Il croisa ses bras contre sa poitrine et enfouit son menton dans le nœud de sa cape. Il n'était pas dans un bon jour et se sentait, à l'intérieur, comme une branche morte. Il s'étira avec une grimace perplexe et poussa un bâillement digne d'un rugissement muet.
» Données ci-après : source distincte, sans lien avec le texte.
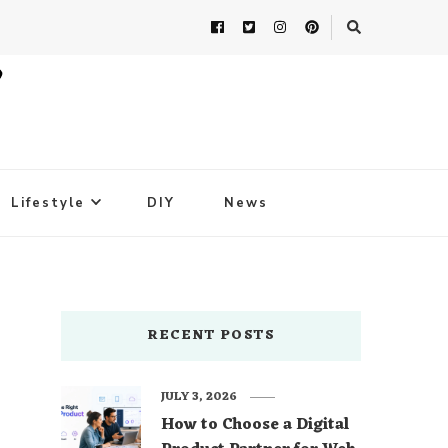
Lifestyle
DIY
News
RECENT POSTS
JULY 3, 2026
How to Choose a Digital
— Et maintenant, on doit faire quoi ? demanda Achille d'une voix enrouée
Il avait subitement ouvert deux yeux brillants dans la nuit.
— On en a déjà parlé.
Leo se frottant le poignet droit sans y penser. La blessure circulaire imprimée par la paire de fers qui l'avaient maintenu prisonnier plus d'un an sur Murano lui irritait la peau. Lorsqu'il en dessina le contour du bout des doigts, il constata que ses mains étaient glacées. Son estomac lui faisait un peu mal et drainait des vagues entières d'énergie à travers tout son corps, laissant ses doigts, ses jambes et sa tête envahis d'une froideur dérangeante.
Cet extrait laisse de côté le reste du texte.